I think comparing the different lines is a bit of apples and oranges. Different knife makers, different steels, different grinds.


----------



## erikz (Feb 2, 2014)

Adirondack said:


> I have a Shimo sujihiki. No complaints. The fit and finish on mine is very good. Out of the box, it was pretty sharp but could be sharper with a little work. I imagine the petty would be good - maybe not a laser, though.
> 
> I think comparing the different lines is a bit of apples and oranges. Different knife makers, different steels, different grinds.


Thanks for your input. 

I agree with you about the difference between the different knife lines because of the different makers. 

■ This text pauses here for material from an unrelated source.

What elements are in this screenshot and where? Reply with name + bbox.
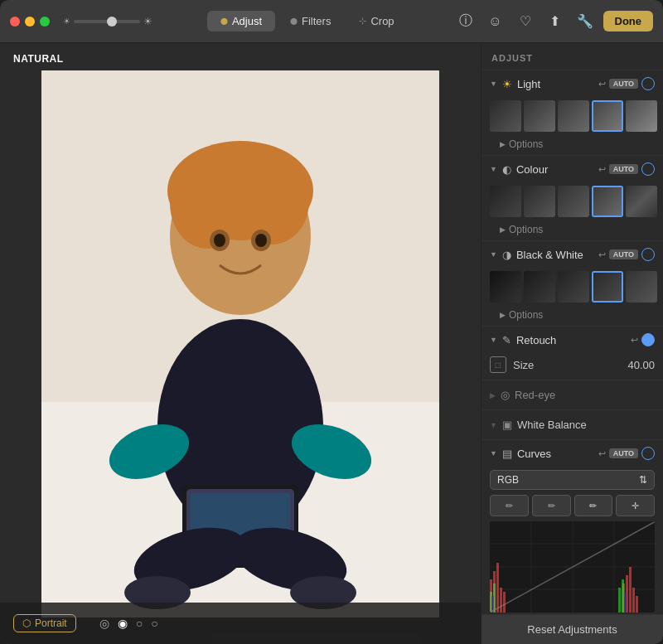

Still, the overall quality of the brand can point out flaws in fit, finish and so on. Thanks for your input as well nmko and tiger!


----------



## cclin (Feb 2, 2014)

I have Masakage Koishi suji with Mike Henry's handle, very thin edge, love AS steel & grind. the spine and choil is not rounded ,but not uncomfortable sharp either. I can't smooth the spine and choil because KU finished......you should no problem smooth spine/ choil with Masakage Shimo line.


----------



## erikz (Feb 2, 2014)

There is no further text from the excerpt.